Music and the Soviet Space Project
“Communists, Komsomols, Pioneers!”: Soviet Popular Song and the Making of the Cosmonaut Everyman
April 12, 2018 is 57th Cosmonautics Day celebrated in Russia to commemorate the first manned space flight on 12 April 1961 by the 27-year-old Russian Soviet cosmonaut Yuri Gagarin. Celebrate with the Faculty of Economic Sciences and musicologist, Gabrielle Cornish, PhD student from University of Rochester and HSE Doctoral School of History!
Paper abstract:
On April 12, 1963, a special episode of the variety television show, Goluboi Ogonek, aired on Soviet television. Subtitled “Star Relay,” the episode commemorated Cosmonautics Day and the two-year anniversary of Yuri Gagarin’s successful flight as well as another coming Soviet victory in the Space Race: the impending launch of the first female cosmonaut, Valentina Tereshkova. In the episode, Tereshkova was showered with gifts, congratulations, and, most prominently, several performances of Estrada – popular variety songs. While a growing body of scholarship has focused on the ways in which art, literature, and film related to the cosmonauts contributed to domestic mythmaking in the Soviet Union, little attention has been paid to the position of music in this project.
Given music’s latent participatory potential, however, this oversight fails to acknowledge the unique role popular song played in perpetuating Khrushchev-era myths of the cosmonaut as “Soviet everyman” – an especially important project in the shadow of Stalin’s Cult of Personality. In this paper, I consider the ways social and gender politics of the Soviet space program broadly manifested in Estrada.
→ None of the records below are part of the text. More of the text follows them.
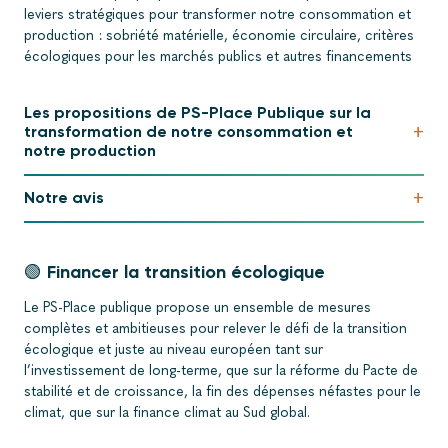
leviers stratégiques pour transformer notre consommation et
production : sobriété matérielle, économie circulaire, critères
écologiques pour les marchés publics et autres financements
Les propositions de PS-Place Publique sur la
+
transformation de notre consommation et
notre production
+
Notre avis
🟢 Financer la transition écologique
Le PS-Place publique propose un ensemble de mesures
complètes et ambitieuses pour relever le défi de la transition
écologique et juste au niveau européen tant sur
l’investissement de long-terme, que sur la réforme du Pacte de
stabilité et de croissance, la fin des dépenses néfastes pour le
climat, que sur la finance climat au Sud global.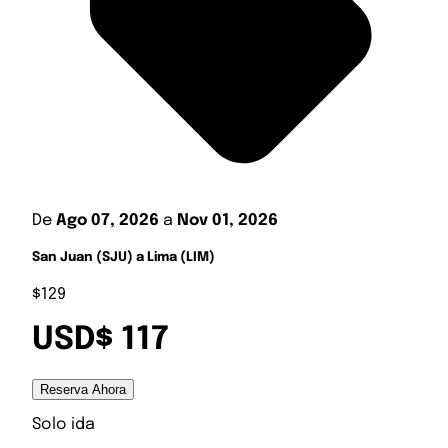
De
Ago 07, 2026
a
Nov 01, 2026
San Juan (SJU) a Lima (LIM)
$129
USD$ 117
Reserva Ahora
Solo ida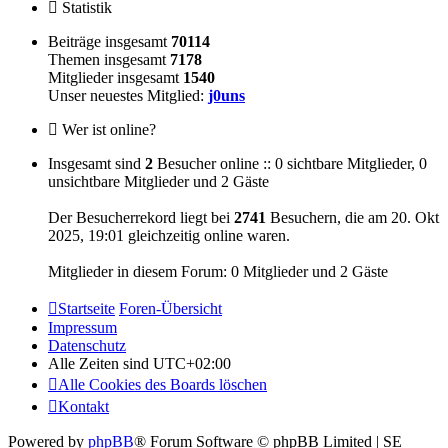
Statistik
Beiträge insgesamt
70114
Themen insgesamt
7178
Mitglieder insgesamt
1540
Unser neuestes Mitglied:
j0uns
Wer ist online?
Insgesamt sind
2
Besucher online :: 0 sichtbare Mitglieder, 0
unsichtbare Mitglieder und 2 Gäste
Der Besucherrekord liegt bei
2741
Besuchern, die am 20. Okt
2025, 19:01 gleichzeitig online waren.
Mitglieder in diesem Forum: 0 Mitglieder und 2 Gäste
Startseite
Foren-Übersicht
Impressum
Datenschutz
Alle Zeiten sind
UTC+02:00
Alle Cookies des Boards löschen
Kontakt
Powered by
phpBB
® Forum Software © phpBB Limited | SE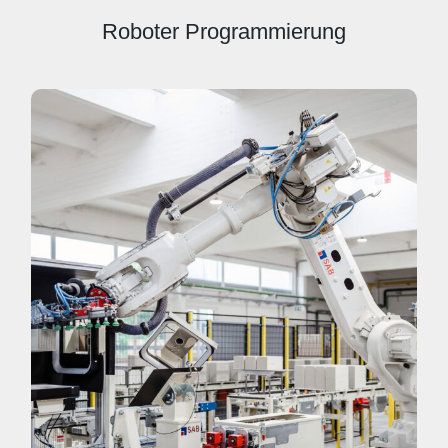
Roboter Programmierung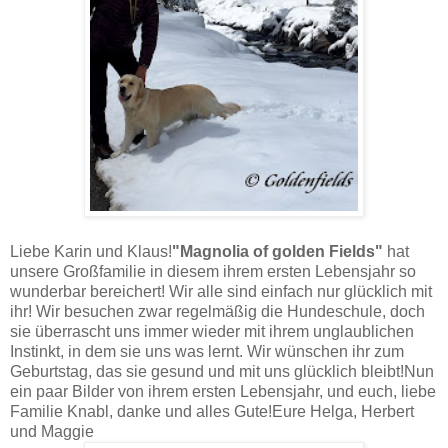
Liebe Karin und Klaus!
"Magnolia of golden Fields"
hat
unsere Großfamilie in diesem ihrem ersten Lebensjahr so
wunderbar bereichert! Wir alle sind einfach nur glücklich mit
ihr! Wir besuchen zwar regelmäßig die Hundeschule, doch
sie überrascht uns immer wieder mit ihrem unglaublichen
Instinkt, in dem sie uns was lernt. Wir wünschen ihr zum
Geburtstag, das sie gesund und mit uns glücklich bleibt!Nun
ein paar Bilder von ihrem ersten Lebensjahr, und euch, liebe
Familie Knabl, danke und alles Gute!Eure Helga, Herbert
und Maggie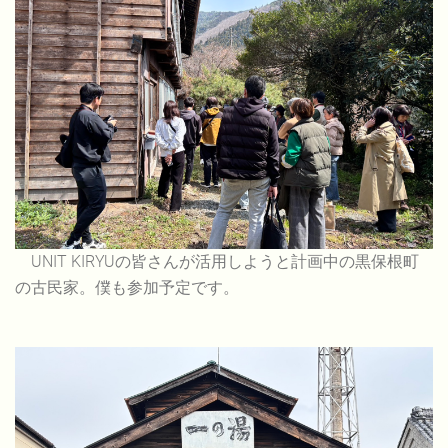
UNIT KIRYUの皆さんが活用しようと計画中の黒保根町
の古民家。僕も参加予定です。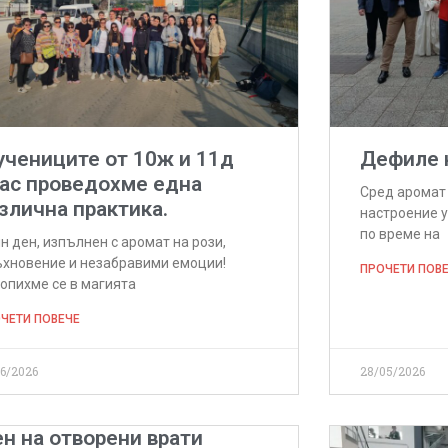
учениците от 10ж и 11д
Дефиле 
ас проведохме една
Сред аромат 
злична практика.
настроение 
по време на
н ден, изпълнен с аромат на рози,
хновение и незабравими емоции!
ПРОЧЕТИ ПОВ
опихме се в магията
ЧЕТИ ПОВЕЧЕ
06/2026
28/05/2026
н на отворени врати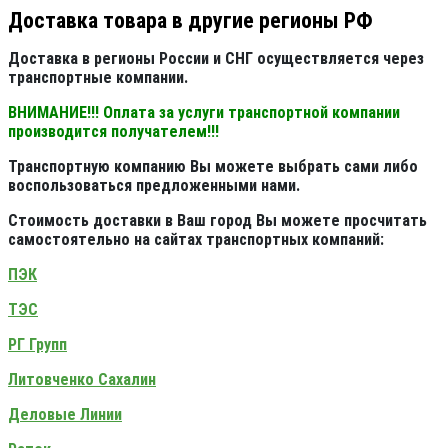
Доставка товара в другие регионы РФ
Доставка в регионы России и СНГ осуществляется через
транспортные компании.
ВНИМАНИЕ!!! Оплата за услуги транспортной компании
производится получателем!!!
Транспортную компанию Вы можете выбрать сами либо
воспользоваться предложенными нами.
Стоимость доставки в Ваш город Вы можете просчитать
самостоятельно на сайтах транспортных компаний:
ПЭК
ТЭС
РГ Групп
Литовченко Сахалин
Деловые Линии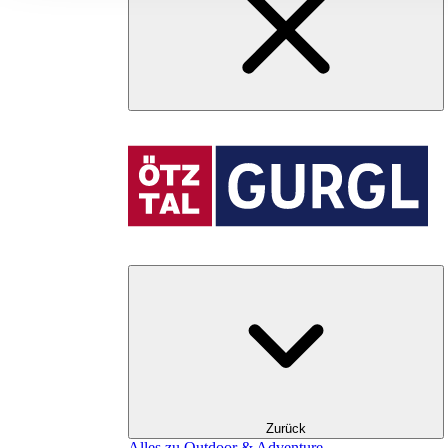
Zurück
Alles zu Outdoor & Adventure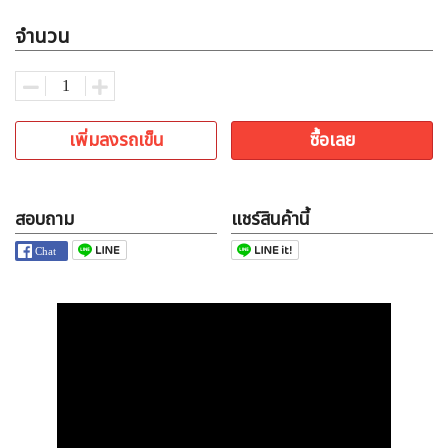
จำนวน
เพิ่มลงรถเข็น
ซื้อเลย
สอบถาม
แชร์สินค้านี้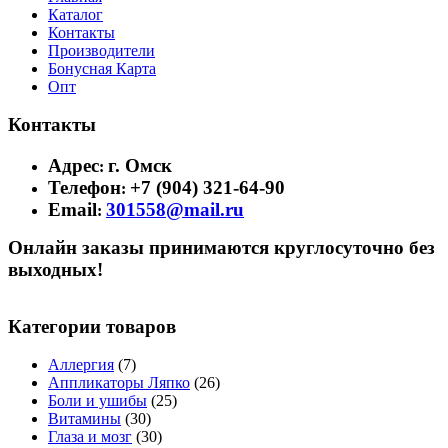
Каталог
Контакты
Производители
Бонусная Карта
Опт
Контакты
Адрес
г. Омск
:
Телефон
+7 (904) 321-64-90
:
Email
301558@mail.ru
:
Онлайн заказы принимаются круглосуточно без
выходных!
Категории товаров
Аллергия
(7)
Аппликаторы Ляпко
(26)
Боли и ушибы
(25)
Витамины
(30)
Глаза и мозг
(30)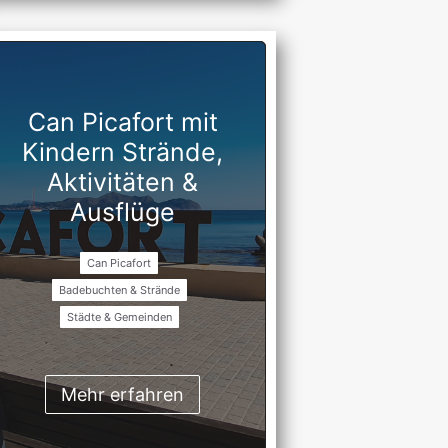
Can Picafort mit
Kindern Strände,
Aktivitäten &
Ausflüge
Can Picafort
Badebuchten & Strände
Städte & Gemeinden
Mehr erfahren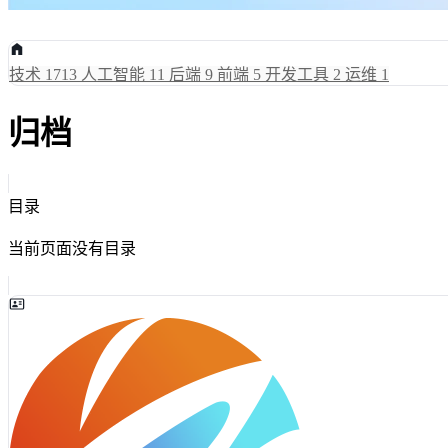
技术
1713
人工智能
11
后端
9
前端
5
开发工具
2
运维
1
归档
目录
当前页面没有目录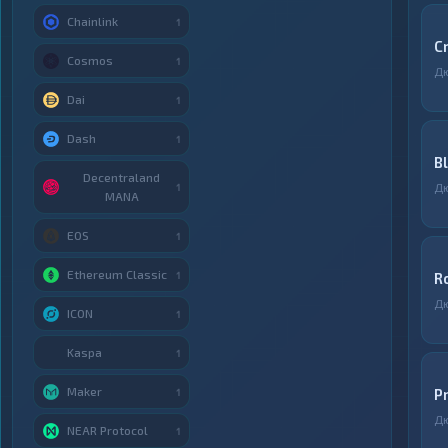
Chainlink
1
C
Cosmos
1
Д
Dai
1
Dash
1
B
Decentraland
Д
1
MANA
EOS
1
Ethereum Classic
1
R
Д
ICON
1
Kaspa
1
Maker
P
1
Д
NEAR Protocol
1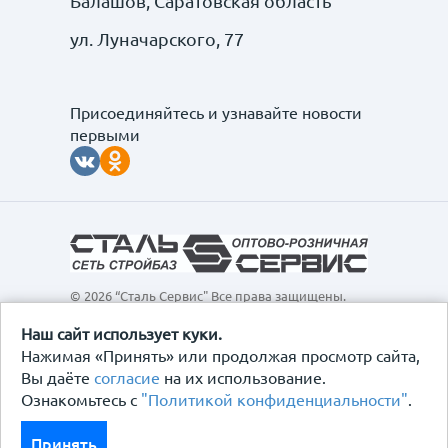
Балашов, Саратовская область
ул. Луначарского, 77
Присоединяйтесь и узнавайте новости
первыми
© 2026 “Сталь Сервис" Все права защищены.
Обращаем ваше внимание на то, что данный
интернет-сайт, а также вся информация о товарах и
Наш сайт использует куки.
ценах, предоставленная на нём, носит
Нажимая «Принять» или продолжая просмотр сайта,
исключительно информационный характер и ни при
Вы даёте
согласие
на их использование.
каких условиях не является публичной офертой,
Ознакомьтесь с
"Политикой конфиденциальности"
.
определяемой положениями Статьи 437
Гражданского кодекса Российской Федерации.
Политика конфиденциальности
Принять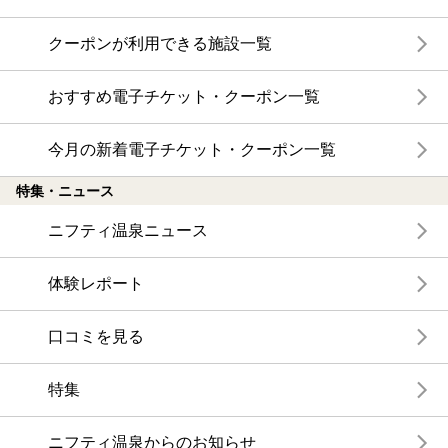
クーポンが利用できる施設一覧
おすすめ電子チケット・クーポン一覧
今月の新着電子チケット・クーポン一覧
特集・ニュース
ニフティ温泉ニュース
体験レポート
口コミを見る
特集
ニフティ温泉からのお知らせ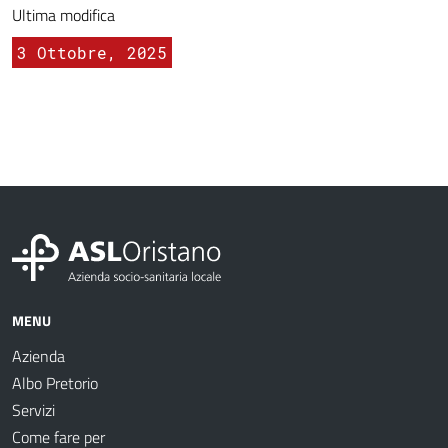
Ultima modifica
3 Ottobre, 2025
MENU
Azienda
Albo Pretorio
Servizi
Come fare per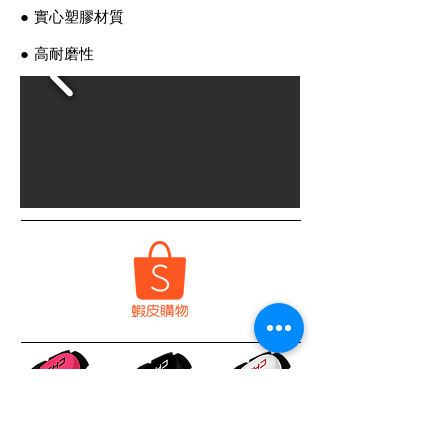
● 實心塑膠材質
● 高耐磨性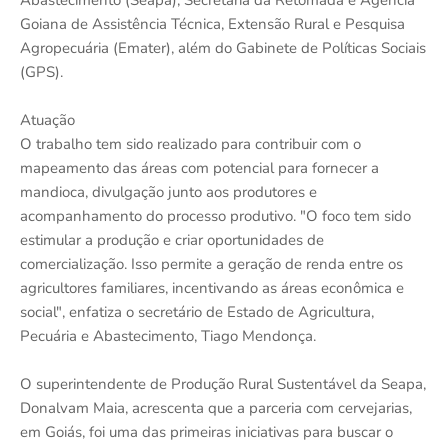
Abastecimento (Seapa), Secretaria da Retomada e Agência
Goiana de Assistência Técnica, Extensão Rural e Pesquisa
Agropecuária (Emater), além do Gabinete de Políticas Sociais
(GPS).
Atuação
O trabalho tem sido realizado para contribuir com o
mapeamento das áreas com potencial para fornecer a
mandioca, divulgação junto aos produtores e
acompanhamento do processo produtivo. "O foco tem sido
estimular a produção e criar oportunidades de
comercialização. Isso permite a geração de renda entre os
agricultores familiares, incentivando as áreas econômica e
social", enfatiza o secretário de Estado de Agricultura,
Pecuária e Abastecimento, Tiago Mendonça.
O superintendente de Produção Rural Sustentável da Seapa,
Donalvam Maia, acrescenta que a parceria com cervejarias,
em Goiás, foi uma das primeiras iniciativas para buscar o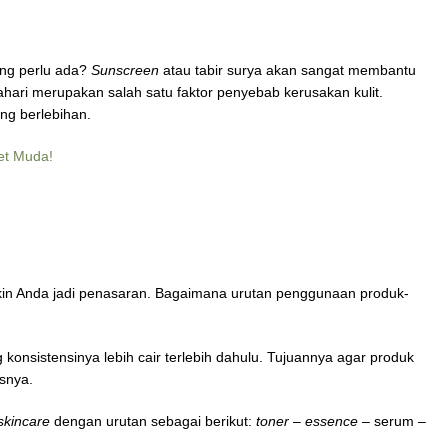
ng perlu ada?
Sunscreen
atau tabir surya akan sangat membantu
hari merupakan salah satu faktor penyebab kerusakan kulit.
ang berlebihan.
et Muda!
in Anda jadi penasaran. Bagaimana urutan penggunaan produk-
 konsistensinya lebih cair terlebih dahulu. Tujuannya agar produk
snya.
skincare
dengan urutan sebagai berikut:
toner
–
essence
– serum –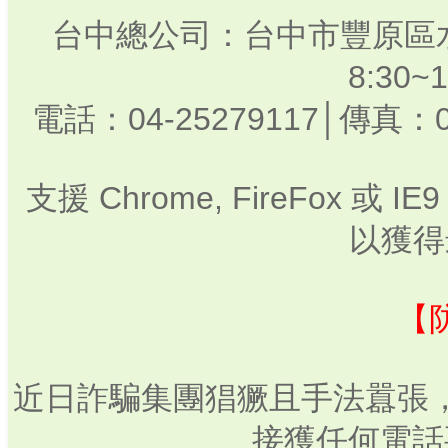
台中總公司：台中市豐原區水
8:30
電話：04-25279117│傳真：0
支援 Chrome, FireFox 或
以獲得
【
近日詐騙集團猖獗且手法囂張
接獲任何電話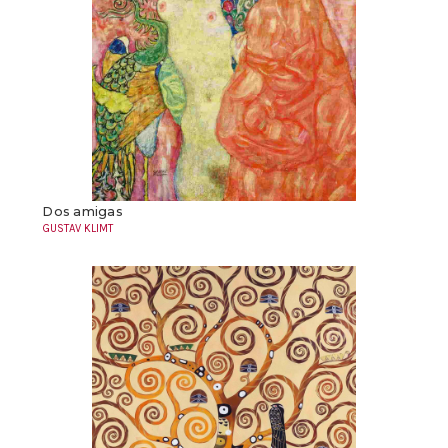
Dos amigas
GUSTAV KLIMT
By using the aforementioned television episode as a case study, I demonstrate how Gagarin and Tereshkova were promoted through music not as untouchable idols, but as approachable and attainable ideals of Communism with whom millions of ordinary Soviets with access to television could identify – as powerful symbols in the Space Age that composers and lyricists exploited to more broadly reimagine the New Soviet Man and Woman at the end of the Khrushchev era.